Insights and expert advice on the key issues facing today’s pharma marketer

Facts are stubborn things

California tried to tell doctors what would be classified as misinformation – it didn’t go well

Gavel in front os US flag

Free speech? Or dangerous misinformation? This is the question and the quandary that faces governments and legislators around most jurisdictions in North America where the perplexing rise of physician-driven commentary and, by extension, patient counselling on COVID-19 has become a concern.

Forget the fundamental tenet of ‘first, do no harm’, which really is not explicitly stated in the Hippocratic Oath anyway. Instead, let’s focus on the basics and the facts. According to a timeline and analysis of the situation, ‘in August 2022, the California legislature approved a bill that would allow regulators to punish doctors for spreading false information about COVID-19 vaccinations and treatments. The law would designate spreading false or misleading medical information to patients as “unprofessional conduct”, subject to punishment by the Medical Board of California, the agency that licenses doctors. That could include suspending or revoking a doctor’s licence to practice medicine in the state.’ In October, the bill was signed by Governor Gavin Newsom and was set to take effect on 1 January 2023. But even before the bill could take effect, lawsuits were launched and, to no one’s surprise, a judge ruled in late January that the bill was too vague and it was ultimately blocked from taking effect.

But there’s an obvious catch. Who decides what constitutes false information? Or perhaps more importantly, can anyone ever truly determine what is ‘true’ and what is ‘false’? In the fast-moving world of science, where there is rarely universal consensus on disease management and treatment, where inter-patient disease heterogeneity is a given and where the art or ‘gestalt’ of patient care is a moving target, how do you suspend or revoke someone’s licence based on unknowns and ‘what ifs’?

Free speech absolutists and civil libertarians have turned this into, well, a First Amendment issue and invoked the right to free speech. And they are right. Sort of.

We all know medical misinformation about COVID-19 when we see it. It is the stuff of fairy tales and unicorns. People telling you that injecting bleach into your body might work. Or that the vaccines are the government’s method for secretly implanting microchips into your body. Or that taking ivermectin, a parasitic agent used in veterinary medicine, or hydroxychloroquine may help reduce being hospitalised for COVID-19.
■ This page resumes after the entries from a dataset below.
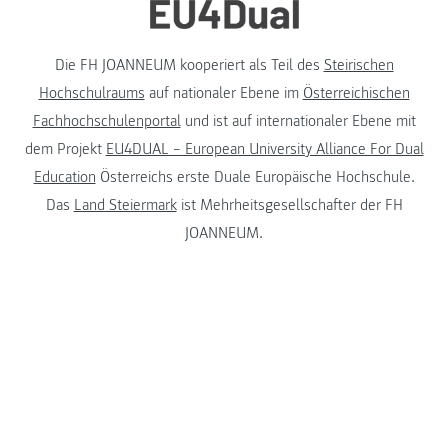
Die FH JOANNEUM kooperiert als Teil des
Steirischen
Hochschulraums
auf nationaler Ebene im
Österreichischen
Fachhochschulenportal
und ist auf internationaler Ebene mit
dem Projekt
EU4DUAL – European University Alliance For Dual
Education
Österreichs erste Duale Europäische Hochschule.
Das
Land Steiermark
ist Mehrheitsgesellschafter der FH
JOANNEUM.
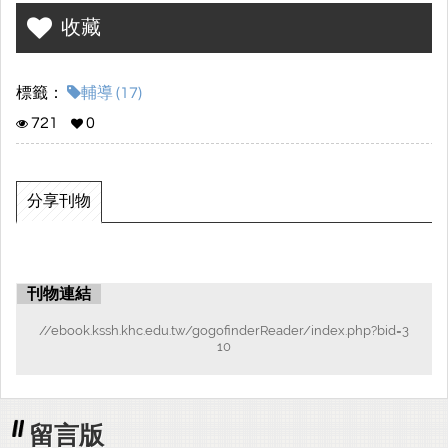
2.面試前的準備
收藏
3.製作自主學習計畫
標籤：
輔導 (17)
4.如何選班群
721
0
5.輔導室活動
分享刊物
刊物連結
//ebook.kssh.khc.edu.tw/gogofinderReader/index.php?bid=3
10
留言版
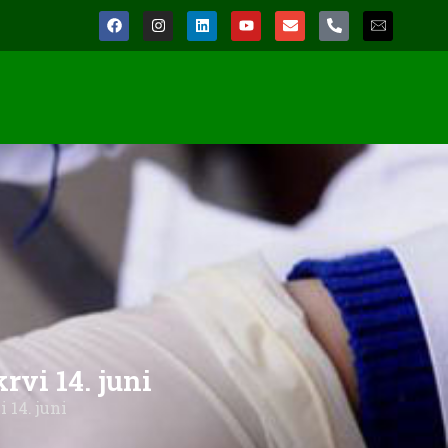
vi 14. juni
 14. juni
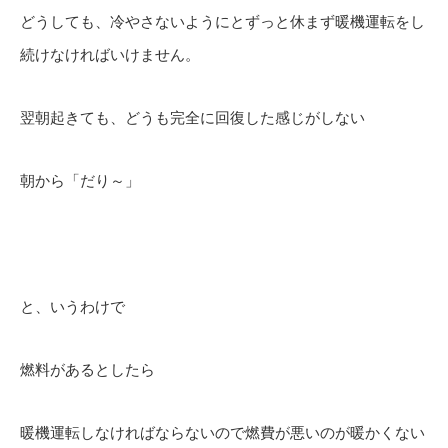
どうしても、冷やさないようにとずっと休まず暖機運転をし
続けなければいけません。
翌朝起きても、どうも完全に回復した感じがしない
朝から「だり～」
と、いうわけで
燃料があるとしたら
暖機運転しなければならないので燃費が悪いのが暖かくない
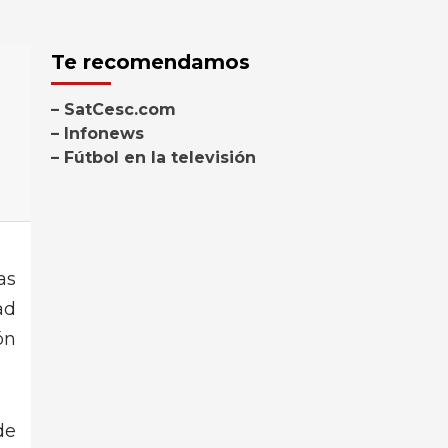
Te recomendamos
– SatCesc.com
– Infonews
– Fútbol en la televisión
as
ad
ón
de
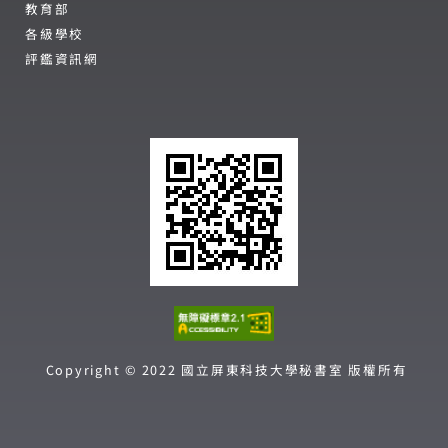
教育部
各級學校
評鑑資訊網
Copyright © 2022 國立屏東科技大學秘書室 版權所有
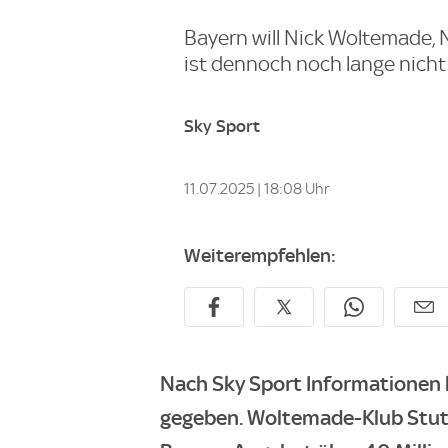
Bayern will Nick Woltemade, 
ist dennoch noch lange nicht 
Sky Sport
11.07.2025 | 18:08 Uhr
Weiterempfehlen:
Nach Sky Sport Informationen h
gegeben. Woltemade-Klub Stuttg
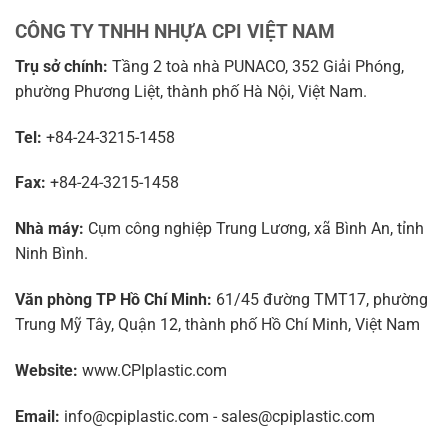
CÔNG TY TNHH NHỰA CPI VIỆT NAM
Trụ sở chính:
Tầng 2 toà nhà PUNACO, 352 Giải Phóng,
phường Phương Liệt, thành phố Hà Nội, Việt Nam.
Tel:
+84-24-3215-1458
Fax:
+84-24-3215-1458
Nhà máy:
Cụm công nghiệp Trung Lương, xã Bình An, tỉnh
Ninh Bình.
Văn phòng TP Hồ Chí Minh:
61/45 đường TMT17, phường
Trung Mỹ Tây, Quận 12, thành phố Hồ Chí Minh, Việt Nam
Website:
www.CPIplastic.com
Email:
info@cpiplastic.com - sales@cpiplastic.com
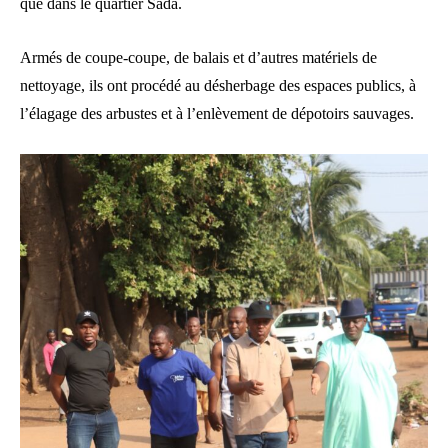
que dans le quartier Sada.
Armés de coupe-coupe, de balais et d’autres matériels de
nettoyage, ils ont procédé au désherbage des espaces publics, à
l’élagage des arbustes et à l’enlèvement de dépotoirs sauvages.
But it is difficult to tell physicians not to counsel patients about cases of pericarditis and myocarditis, because in certain patient subgroups there is an elevated risk of both occurring. How do we legislate physicians from informing parents about the prevalence and outcomes associated with COVID-19 infection in young children, which can be fairly innocuous? How do you suggest a physician counsels a patient who asks about taking a monovalent vaccine manufactured for the original native strain of SARS-CoV-2 compared with a novel bivalent vaccine manufactured for the BA.4/BA.5 Omicron subvariants?

The trick is in preventing the unicorn and fairy tale scenarios while ‘allowing’ the nuanced and important discussions about cardiac adverse events, paediatric infection rates and outcomes, and vaccine selection to take place in the course of legitimate patient-physician interactions.

The unfortunate reality is that we can’t have one without the other.

And while I understand and agree with the intent of this California bill and abhor the physicians who strike fear into their patients with unfounded and dangerous information, this idea was stillborn from the outset. It never had a chance of getting past a judge or First Amendment protectionists.

The civil libertarians will undoubtedly win each and every case that infringes on First Amendment rights involving physicians. And they will be smug about it. They will tell you that there is already a mechanism in place for physicians who knowingly spread misinformation: malpractice lawsuits. They are, of course, wrong. The idea that patients can just simply call up a toll-free number and get a lawyer to listen to and take their case against a solo healthcare practitioner who spreads misinformation is a laughable suggestion in this day and age of ‘he said, she said’ culture wars. And don’t let anyone tell you otherwise.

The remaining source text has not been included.